"modern passport not existing in past" ≠ "free human movement"
borders have largely had guards, who had no obligation to let people through, or even to treat them fairly and not rob them. frontiers had bandits who existed solely to prey on travelers.
even if you could move to a different settlement, you did not have the same legal rights as citizens of that city.
the "modern passport" has done more for free human movement than anything that came before.
Cities had guards. There was no border pre-1900 because there was no tech to enforce it. If you moved from one place to another, you were mostly at the whims of thieves and pirates.
Agriculture, at very least. Before we created that tech you'd be way too busy trying to find something to eat to have time to stand around defending artificial borders. 1900 BCE mightn't be perfectly accurate, but close enough for a stupid comment on the internet.
Nothing in the comment that we are talking about indicates that "pre-1900" is referring to 1900 BCE. It sounds squarely like it's referring to 1900 AD to me. Which is why people are saying it's ridiculous.
> It sounds squarely like it's referring to 1900 AD to me.

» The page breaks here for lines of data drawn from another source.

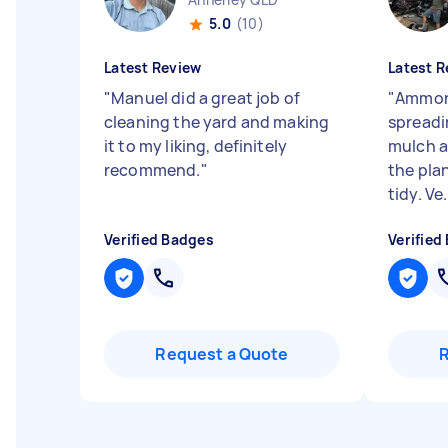
5.0
(10)
Latest Review
Latest R
"
Manuel did a great job of
"
Ammon 
cleaning the yard and making
spreadi
it to my liking, definitely
mulch a
recommend.
"
the pla
tidy. Ve.
Verified Badges
Verified
Request a Quote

What part of "If you moved from one place to another, you were mostly at the whims of thieves and pirates." suggests 1900 CE to you? Have you never looked at a history book?
There are still plenty of pirates around to this very day; a "significant issue" according to your own link. Despite that, the aforementioned statement doesn't make me think it has anything to do with today. What, specifically, makes you think it has something to do with the time leading up to 1900 CE rather than 1900 BCE?
> What, specifically, makes you think it has something to do with the time leading up to 1900 CE rather than 1900 BCE
Normally when someone says "1900" they are referring to 1900 AD. Unless BCE had already been mentioned, which here it had not. And if they were referring to 1900 BCE they normally would specifically say 1900 BCE. That's why.
And furthermore, the parent comment above the one talking about "pre-1900" was talking about modern passports. Why would anyone immediately jump from modern passports to 1900 BCE? That don't make no sense at all. Jumping to 1900 AD however, that does make sense. You see?
Absent of any other context one might reasonably assume "1990" Refers to 1900 CE. But we have additional context, such as:
"Cities had guards.", "you were mostly at the whims of thieves and pirates."
What in that speaks to 1900 CE over 1900 BCE? There is evidence of pirates in both time periods, so that feature alone isn't telling. But the context doesn't end with that feature in a vacuum, does it?
Purple prose tripe re: some personal hobbyhorse masquerading as relevant commentary. Their obvious plan to subjugate hasn't come to fruition 50 years later, so its time to adjust your priors.